Has the free market failed?

Andrew Sullivan posted this letter from a reader about problems with the private market for health insurance.

I’m one of the 40+ million Americas that the market has efficiently removed from health care rolls. I was laid off from a corporate job and make ends meet with freelance work while I job hunt in this rather difficult job market.

I bought a private policy — because COBRA was twice as expensive — a year or so ago from the company that held my employer-sponsored plan (rhymes with Clue Loss / Rue Field). I figured this would make continuity of prescriptions and care pretty straightforward, and instead found, when I went to the pharmacy, that those carry-over prescriptions were no longer covered, because my seasonal allergies were now a pre-existing condition. Yes, it’s true that leaving health care in private hands reduces political corruption, but there’s one thing that I’ve seen happen with long term political corruption: indictments. You don’t see that too much with corporate corruption, do you?

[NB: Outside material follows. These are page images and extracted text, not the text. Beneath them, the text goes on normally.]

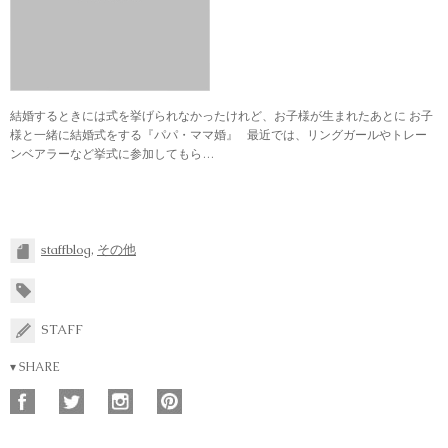
結婚するときには式を挙げられなかったけれど、お子様が生まれたあとに お子
様と一緒に結婚式をする『パパ・ママ婚』 最近では、リングガールやトレー
ンベアラーなど挙式に参加してもら…
staffblog
,
その他
STAFF
▾ SHARE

I see the point that there’s a problem, but this is an issue of distorted incentives. The government started the process by taxing income to the point where employer-subsidized health insurance became a rational perk. This has lingered to the current day. If insurance had remained an individual decision, would the market produce this result? Assuming the individual could still afford the premiums upon losing a job, a separate issue, it’s logical to assume that there would be no reason to change insurance plans when losing a job. The tax/regulatory structure created by generations of politicians produced a system weaker than it would otherwise be. Why should anyone believe that further government intervention would solve the problem better than government retreat?